There are now **three** levels of randomization: sampling of data, sampling of features, and random selection of branching paths.

In [None]:
# Instantiate an ExtraTreesRegressor

etr = ExtraTreesClassifier(max_features='sqrt',
                         max_samples=0.5,
                         bootstrap=True,
                         random_state=1)

In [None]:
# Fit it

etr.fit(X_tr_ohe, y_train)

In [None]:
# Cross-validation

scores = cross_val_score(estimator=etr, X=X_tr_ohe,
               y=y_train, cv=5)
scores

In [None]:
# Score on test

etr.score(X_te_ohe, y_test)

# Stacking

Remember weighted averaging? Stacking is about using DS models to estimate those weights for us. This means we'll have one layer of base estimators and another layer that is "**trained to optimally combine the model predictions to form a new set of predictions**". See [this short blog post](https://blogs.sas.com/content/subconsciousmusings/2017/05/18/stacked-ensemble-models-win-data-science-competitions/) for more.

## Initial Data Prep

In [None]:
import xlrd
import os
wb = xlrd.open_workbook('data/Sales Report.xls',
                        logfile=open(os.devnull, 'w'))

sales = pd.read_excel(wb)
sales = sales.dropna()

In [None]:
sales.dtypes

In [None]:
sales['Category'].value_counts()

In [None]:
sales['Sub-Category'].value_counts()

In [None]:
X_num = sales[['Discount', 'Profit']].columns
X_cat = sales[['Category', 'Sub-Category']].columns

In [None]:
X = sales[['Discount', 'Profit',
          'Category', 'Sub-Category']]
y = sales['Sales']

In [None]:
X_train, X_test, y_train, y_test = train_test_split(X, y, random_state=42)

## Setting Up a Pipeline

In [None]:
numTrans = Pipeline(steps=[
    ('scaler', StandardScaler())
])
catTrans = Pipeline(steps=[
    ('ohe', OneHotEncoder(drop='first',
                          sparse=False))
])

In [None]:
pp = ColumnTransformer(transformers=[
    ('num', numTrans, X_num),
    ('cat', catTrans, X_cat)
])

In [None]:
pp.fit(X_train)

In [None]:
X_tr_pp = pp.transform(X_train)

## Setting Up a Stack

In [None]:
estimators = [
    ('lr', LinearRegression()),
    ('knn', KNeighborsRegressor()),
    ('dt', DecisionTreeRegressor())
]

sr = StackingRegressor(estimators)

In [None]:
sr.fit(X_tr_pp, y_train)

In [None]:
X_test_pp = pp.transform(X_test)

In [None]:
sr.score(X_test_pp, y_test)

## Comparison with Base Estimators

In [None]:
lr = LinearRegression().fit(X_tr_pp, y_train)
lr.score(X_test_pp, y_test)

In [None]:
knn = KNeighborsRegressor().fit(X_tr_pp, y_train)
knn.score(X_test_pp, y_test)

In [None]:
rt = DecisionTreeRegressor().fit(X_tr_pp, y_train)
rt.score(X_test_pp, y_test)

### Pros and Cons of Random forests 
**Pros:**
* Strong performance because this is an ensemble algorithm, the model is naturally resistant to noise and variance in the data, and generally tends to perform quite well.
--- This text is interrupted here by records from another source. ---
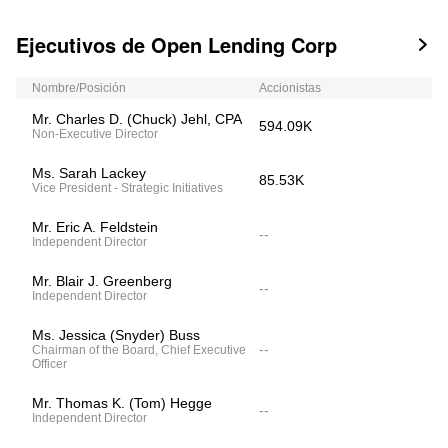
Ejecutivos de Open Lending Corp

Nombre/Posición
Accionistas
Mr. Charles D. (Chuck) Jehl, CPA
594.09K
Non-Executive Director
Ms. Sarah Lackey
85.53K
Vice President - Strategic Initiatives
Mr. Eric A. Feldstein
--
Independent Director
Mr. Blair J. Greenberg
--
Independent Director
Ms. Jessica (Snyder) Buss
--
Chairman of the Board, Chief Executive
Officer
Mr. Thomas K. (Tom) Hegge
--
Independent Director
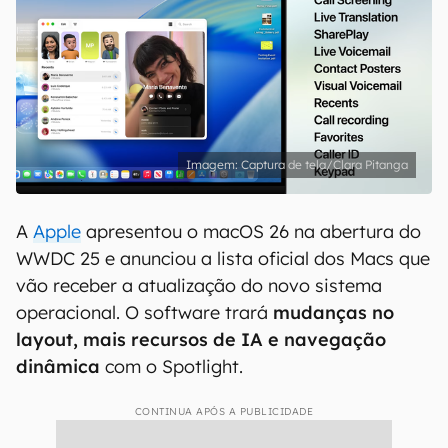
Captura de tela/Clara Pitanga
A
Apple
apresentou o macOS 26 na abertura do
WWDC 25 e anunciou a lista oficial dos Macs que
vão receber a atualização do novo sistema
operacional. O software trará
mudanças no
layout, mais recursos de IA e navegação
dinâmica
com o Spotlight.
CONTINUA APÓS A PUBLICIDADE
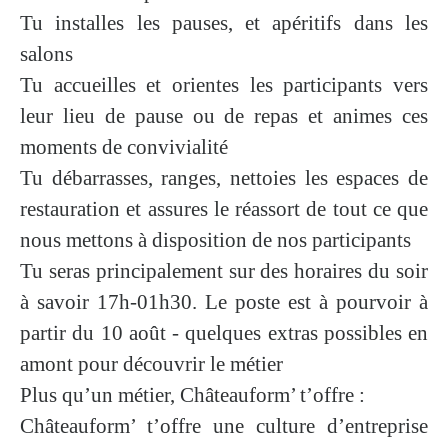
Tu installes les pauses, et apéritifs dans les
salons
Tu accueilles et orientes les participants vers
leur lieu de pause ou de repas et animes ces
moments de convivialité
Tu débarrasses, ranges, nettoies les espaces de
restauration et assures le réassort de tout ce que
nous mettons à disposition de nos participants
Tu seras principalement sur des horaires du soir
à savoir 17h-01h30. Le poste est à pourvoir à
partir du 10 août - quelques extras possibles en
amont pour découvrir le métier
Plus qu’un métier, Châteauform’ t’offre :
Châteauform’ t’offre une culture d’entreprise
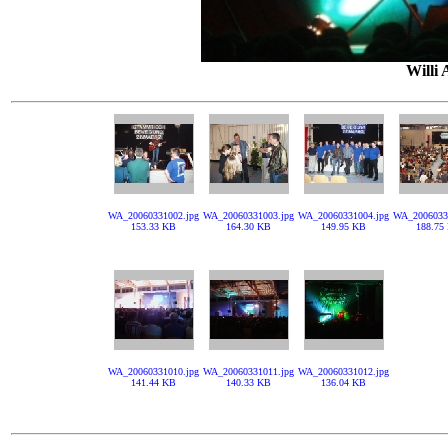
Willi 
WA_20060331002.jpg
WA_20060331003.jpg
WA_20060331004.jpg
WA_2006033
153.33 KB
164.30 KB
149.95 KB
188.75
WA_20060331010.jpg
WA_20060331011.jpg
WA_20060331012.jpg
141.44 KB
140.33 KB
136.04 KB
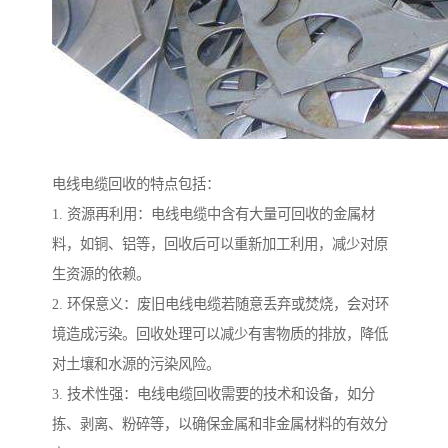
电线电缆回收的特点包括：
1. 资源再利用：电线电缆中含有大量可回收的金属材
料，如铜、铝等，回收后可以重新加工利用，减少对原
生资源的依赖。
2. 环保意义：废旧电线电缆若随意丢弃或焚烧，会对环
境造成污染。回收处理可以减少有害物质的排放，降低
对土壤和水源的污染风险。
3. 技术性强：电线电缆回收需要的技术和设备，如分
拣、剥离、粉碎等，以确保金属和非金属材料的有效分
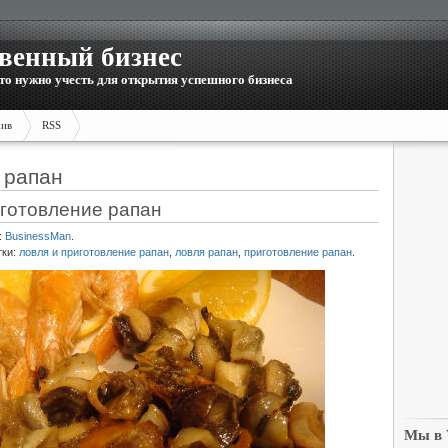
венный бизнес
то нужно учесть для открытия успешного бизнеса
ив
RSS
 рапан
иготовление рапан
:
BusinessMan
.
тки:
ловля и приготовление рапан
,
ловля рапан
,
приготовление рапан
.
Мы в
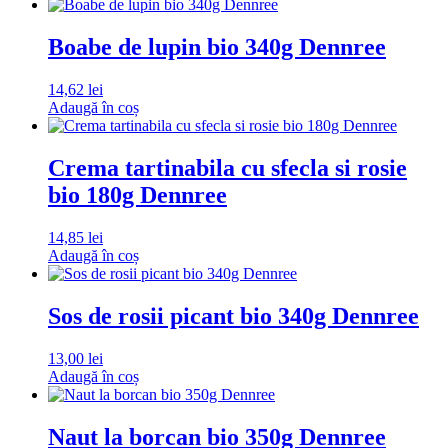
Boabe de lupin bio 340g Dennree
14,62
lei
Adaugă în coș
Crema tartinabila cu sfecla si rosie
bio 180g Dennree
14,85
lei
Adaugă în coș
Sos de rosii picant bio 340g Dennree
13,00
lei
Adaugă în coș
Naut la borcan bio 350g Dennree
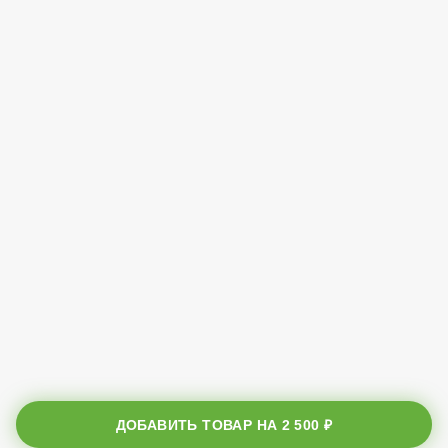
ДОБАВИТЬ ТОВАР НА
2 500 ₽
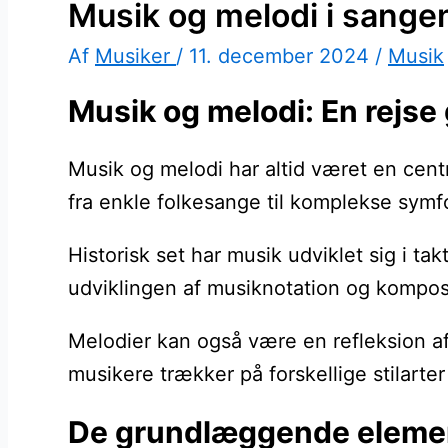
Musik og melodi i sange
Af
Musiker
/
11. december 2024
/
Musik
Musik og melodi: En rejse
Musik og melodi har altid været en centr
fra enkle folkesange til komplekse symfo
Historisk set har musik udviklet sig i ta
udviklingen af musiknotation og komposi
Melodier kan også være en refleksion af 
musikere trækker på forskellige stilarte
De grundlæggende element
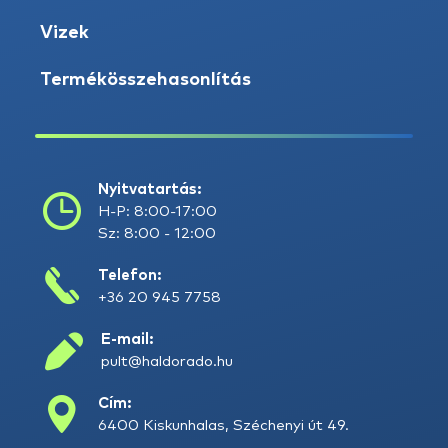
Vizek
Termékösszehasonlítás
Nyitvatartás:
H-P: 8:00-17:00
Sz: 8:00 - 12:00
Telefon:
+36 20 945 7758
E-mail:
pult@haldorado.hu
Cím:
6400 Kiskunhalas, Széchenyi út 49.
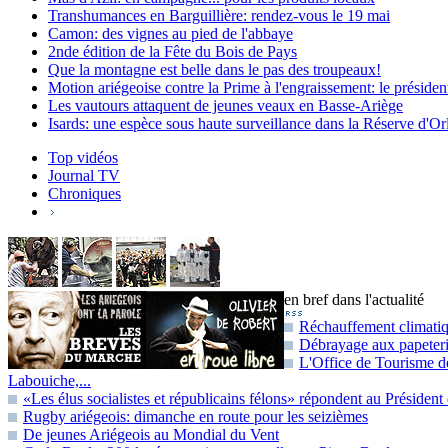
Transhumances en Barguillière: rendez-vous le 19 mai
Camon: des vignes au pied de l'abbaye
2nde édition de la Fête du Bois de Pays
Que la montagne est belle dans le pas des troupeaux!
Motion ariégeoise contre la Prime à l'engraissement: le présid
Les vautours attaquent de jeunes veaux en Basse-Ariège
Isards: une espèce sous haute surveillance dans la Réserve d'Or
Top vidéos
Journal TV
Chroniques
en bref dans l'actualité
Réchauffement climatiqu
Débrayage aux papeteri
L'Office de Tourisme de
Labouiche,...
«Les élus socialistes et républicains félons» répondent au Présiden
Rugby ariégeois: dimanche en route pour les seizièmes
De jeunes Ariégeois au Mondial du Vent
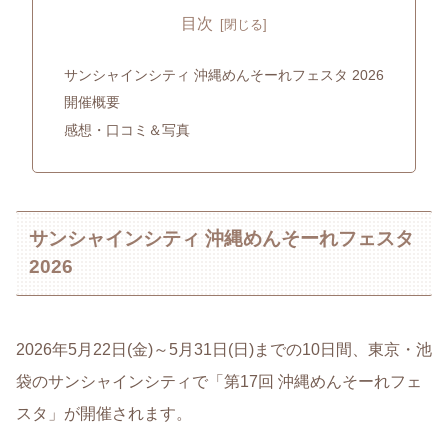
目次
サンシャインシティ 沖縄めんそーれフェスタ 2026
開催概要
感想・口コミ＆写真
サンシャインシティ 沖縄めんそーれフェスタ
2026
2026年5月22日(金)～5月31日(日)までの10日間、東京・池
袋のサンシャインシティで「第17回 沖縄めんそーれフェ
スタ」が開催されます。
* Interpretability: each tree in the random forest is a Glass-Box Model (meaning that the model is interpretable, allowing us to see how it arrived at a certain decision), the overall random forest is, as well!

**Cons:**
* Computational complexity: On large datasets, the runtime can be quite slow compared to other algorithms.

* Memory usage: Random forests tend to have a larger memory footprint that other models. It's not uncommon to see random forests that were trained on large datasets have memory footprints in the tens, or even hundreds of MB.